***** Extracted material

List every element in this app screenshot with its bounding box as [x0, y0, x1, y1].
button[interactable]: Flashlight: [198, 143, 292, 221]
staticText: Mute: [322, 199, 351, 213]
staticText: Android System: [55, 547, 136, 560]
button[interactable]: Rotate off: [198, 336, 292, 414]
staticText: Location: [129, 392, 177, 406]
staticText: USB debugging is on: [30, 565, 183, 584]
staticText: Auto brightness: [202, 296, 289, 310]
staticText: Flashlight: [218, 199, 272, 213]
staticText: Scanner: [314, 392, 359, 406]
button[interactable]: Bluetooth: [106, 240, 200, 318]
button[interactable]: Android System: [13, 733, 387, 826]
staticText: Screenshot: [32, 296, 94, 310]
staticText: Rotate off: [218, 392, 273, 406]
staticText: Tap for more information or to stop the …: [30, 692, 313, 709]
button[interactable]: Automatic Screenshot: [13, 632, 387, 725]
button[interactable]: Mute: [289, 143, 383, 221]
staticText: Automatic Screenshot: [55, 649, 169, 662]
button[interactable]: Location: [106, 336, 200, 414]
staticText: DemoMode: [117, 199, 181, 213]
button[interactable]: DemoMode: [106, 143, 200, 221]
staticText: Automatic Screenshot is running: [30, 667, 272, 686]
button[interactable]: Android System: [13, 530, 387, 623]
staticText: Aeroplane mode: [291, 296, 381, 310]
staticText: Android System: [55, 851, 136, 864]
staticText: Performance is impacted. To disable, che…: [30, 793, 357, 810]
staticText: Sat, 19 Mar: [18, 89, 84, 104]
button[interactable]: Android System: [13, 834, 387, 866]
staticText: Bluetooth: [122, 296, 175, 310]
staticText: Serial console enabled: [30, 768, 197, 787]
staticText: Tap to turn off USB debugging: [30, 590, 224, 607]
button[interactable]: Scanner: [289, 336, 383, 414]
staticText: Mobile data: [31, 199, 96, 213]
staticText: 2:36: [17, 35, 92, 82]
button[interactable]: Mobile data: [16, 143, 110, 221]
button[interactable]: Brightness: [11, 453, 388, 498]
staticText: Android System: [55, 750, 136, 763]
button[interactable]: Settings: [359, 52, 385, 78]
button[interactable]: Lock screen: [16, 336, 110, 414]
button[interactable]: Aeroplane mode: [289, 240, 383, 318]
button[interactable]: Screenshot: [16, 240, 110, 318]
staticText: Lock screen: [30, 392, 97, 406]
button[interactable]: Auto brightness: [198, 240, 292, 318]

**********

Only lines that contain "Flashlight" are needed, so copy each of them from the data.

button[interactable]: Flashlight: [198, 143, 292, 221]
staticText: Flashlight: [218, 199, 272, 213]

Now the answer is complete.